Pour de nombreux observateurs, ce pays est en passe de réaliser le cauchemar orwellien, avec, comme symbole de cette surveillance généralisée, le système de "crédit social" mis en place depuis quelques années.
Depuis l'étranger, l'augmentation des persécutions à l'égard des minorités, les politiques belliqueuses et la répression, tant à Hong Kong qu'envers Taïwan ou à la frontière avec l'Inde, sont les stigmates les plus visibles de cette politique.
Mais cette main de fer qui règne en Chine ne s'arrête pas à ses frontières ou à ses voisins directs. Elle n'hésite désormais plus à déployer ses moyens très intrusifs dans le monde entier, afin de contrôler les minorités sur lesquelles elle tente d'asseoir sa domination.
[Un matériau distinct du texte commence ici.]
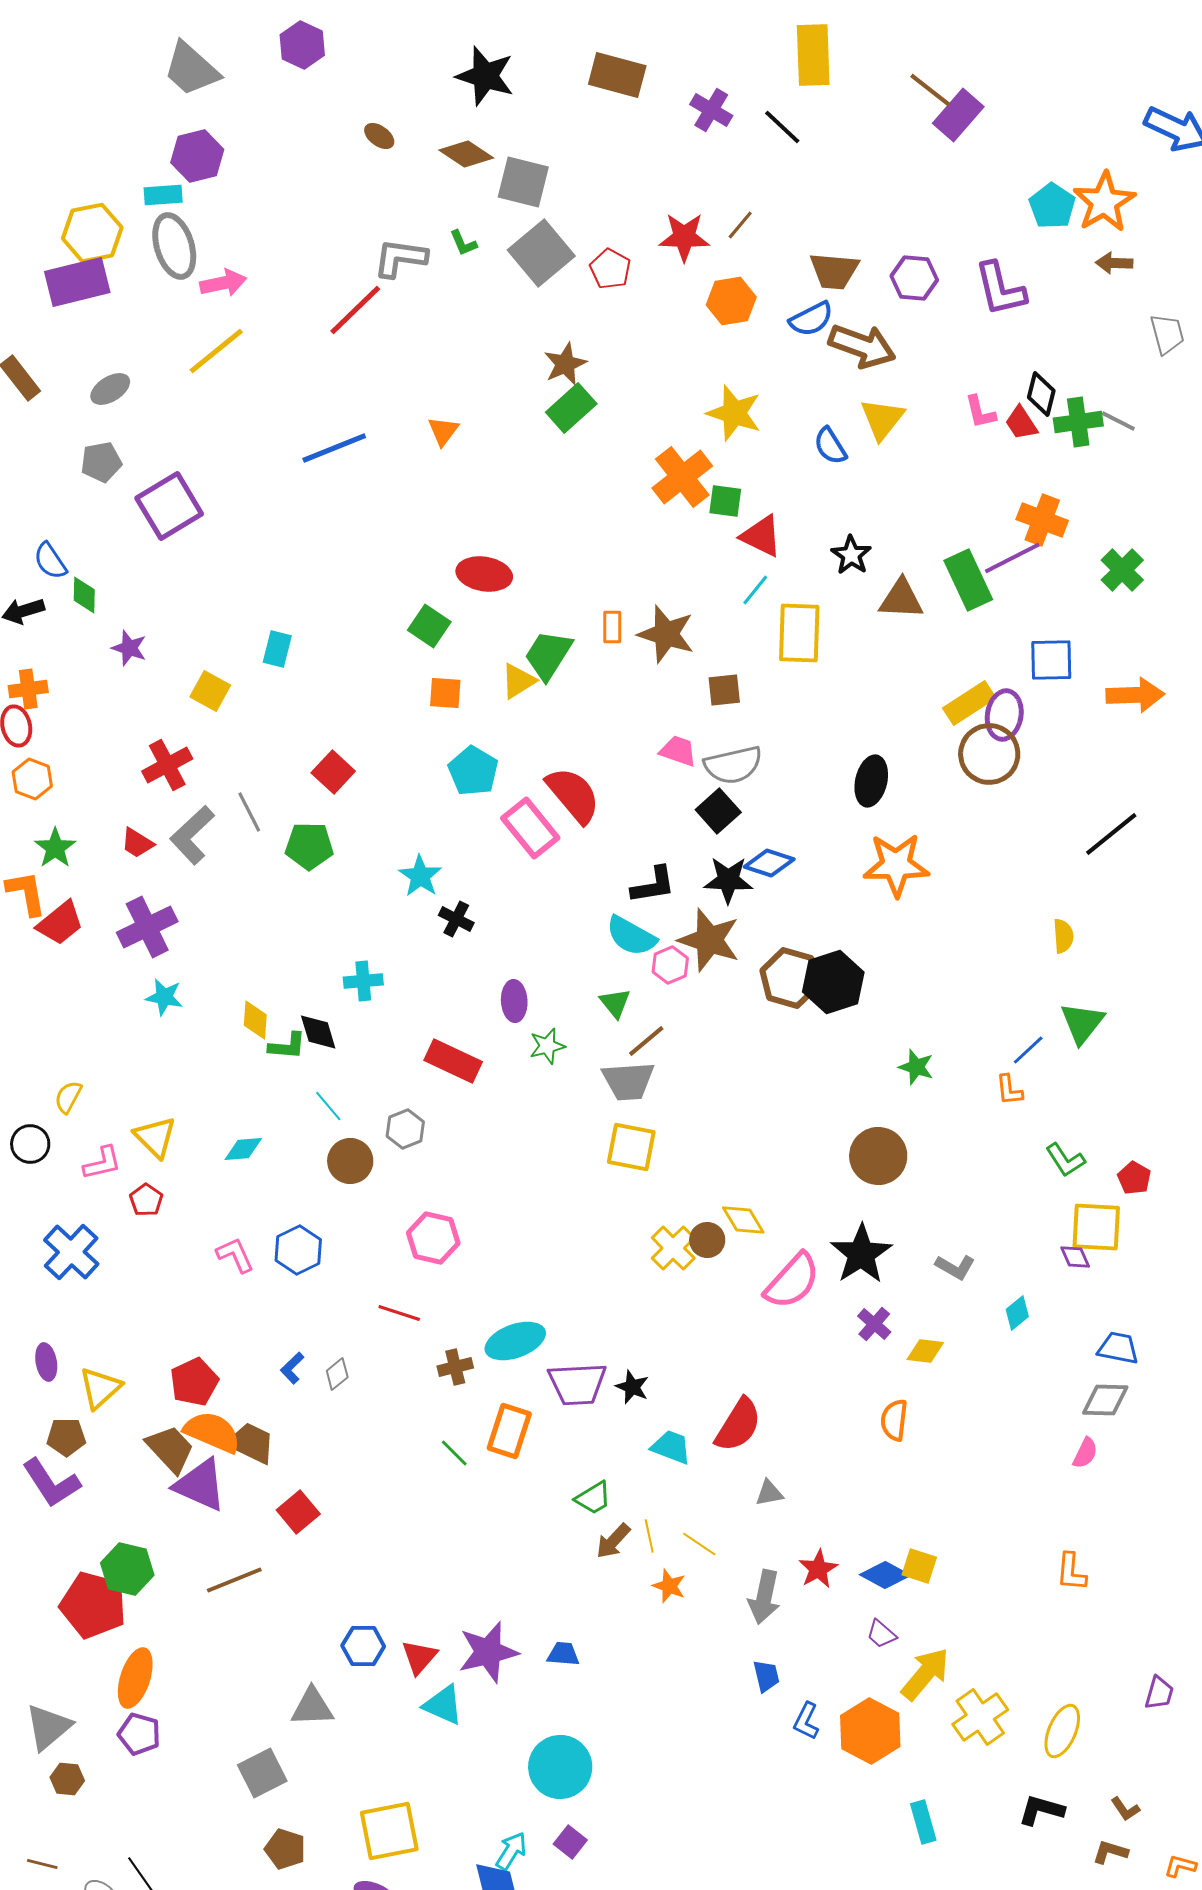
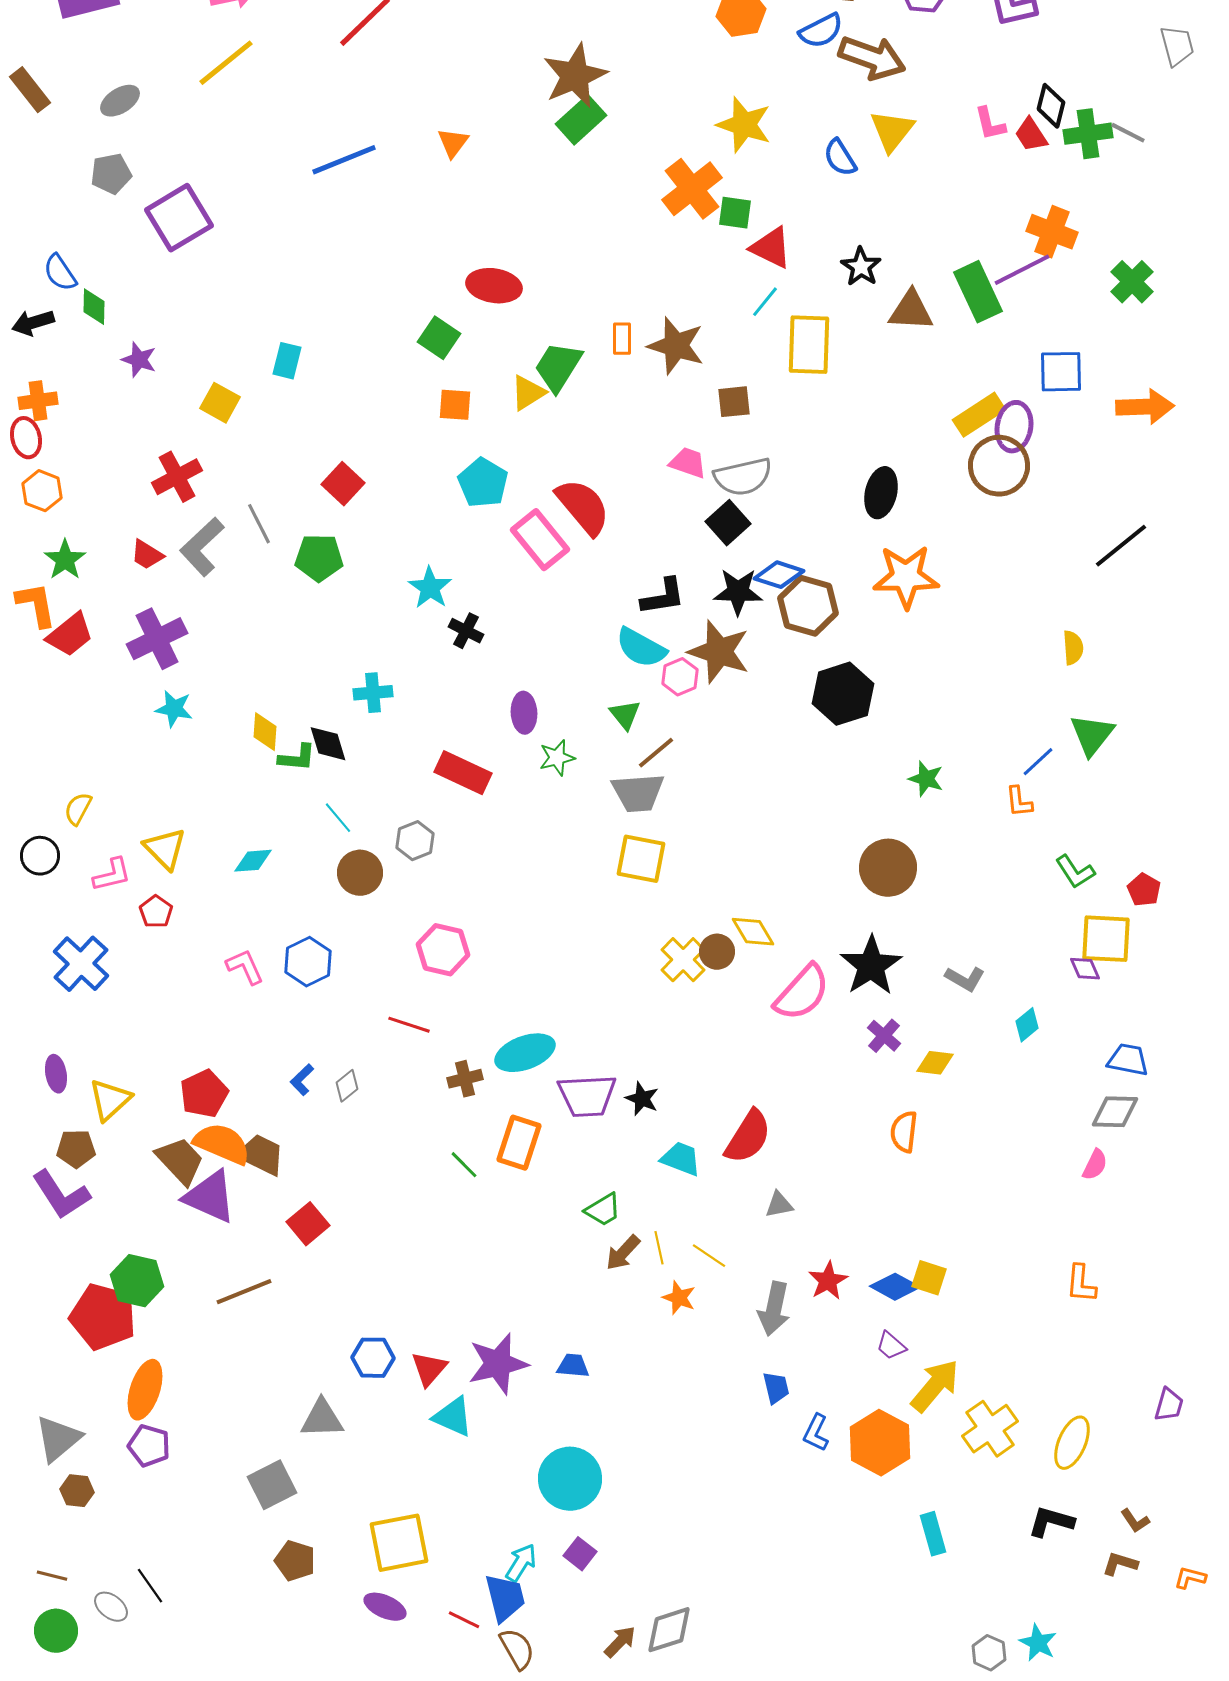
brown star: (565, 364) -> (575, 76), size x1.5
brown hexagon: (790, 978) -> (808, 606), moved

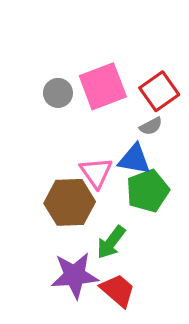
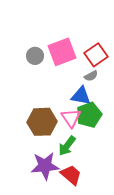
pink triangle: (96, 173) -> (71, 118), moved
C'est ce que confirme indirectement le rapport de situation du Service de renseignement de la Confédération (SRC) de 2020, qui s'alarme de la multiplication des activités d'espionnage du gouvernement chinois sur notre territoire. Tout au long du rapport, le SRC pointe cet espionnage économique et politique, qui affecte directement les intérêts de la Suisse et compromet potentiellement la sécurité de nos institutions démocratiques et des organisations internationales. En stipulant noir sur blanc dans le rapport, à la page 78, que "les services chinois s'intéressent également aux communautés ouïgoure et tibétaine, ainsi qu'à leurs organisations sur le territoire suisse", le SRC donne du crédit aux préoccupations sécuritaires des pétitionnaires.
Dès lors, et vu les témoignages convergents de nombreux membres des minorités tibétaines, ouïgoures ou religieuses, comme les adeptes du Falun Gong, la commission, par 12 voix contre 12 avec la voix prépondérante de notre présidente, a décidé de soutenir le dépôt de deux postulats. Le premier, approuvé par la majorité de notre chambre le 9 mars dernier, demande qu'un rapport sur le dialogue bilatéral sur les droits humains entre la Suisse et la Chine soit établi. Le deuxième, dont nous parlons aujourd'hui, demande un rapport sur la situation sécuritaire des Tibétaines et des Tibétains, ainsi que sur leurs organisations en Suisse, car si le DFAE se voulait rassurant en commission, le rapport du SRC et les témoignages des personnes concernées sont au contraire préoccupants. La majorité de la commission a ainsi considéré qu'il était de notre devoir de nous assurer que la situation était sous contrôle et que les Tibétaines et les Tibétains en Suisse bénéficiaient d'une sécurité et d'une liberté équivalentes à celles de tous les autres habitants de notre pays. Si tel est le cas, nous serons rassurés. Sinon, ce sera l'occasion de demander des mesures adéquates, car c'est une fonction régalienne de notre Etat que d'assurer la protection de toutes ses habitantes et de tous ses habitants.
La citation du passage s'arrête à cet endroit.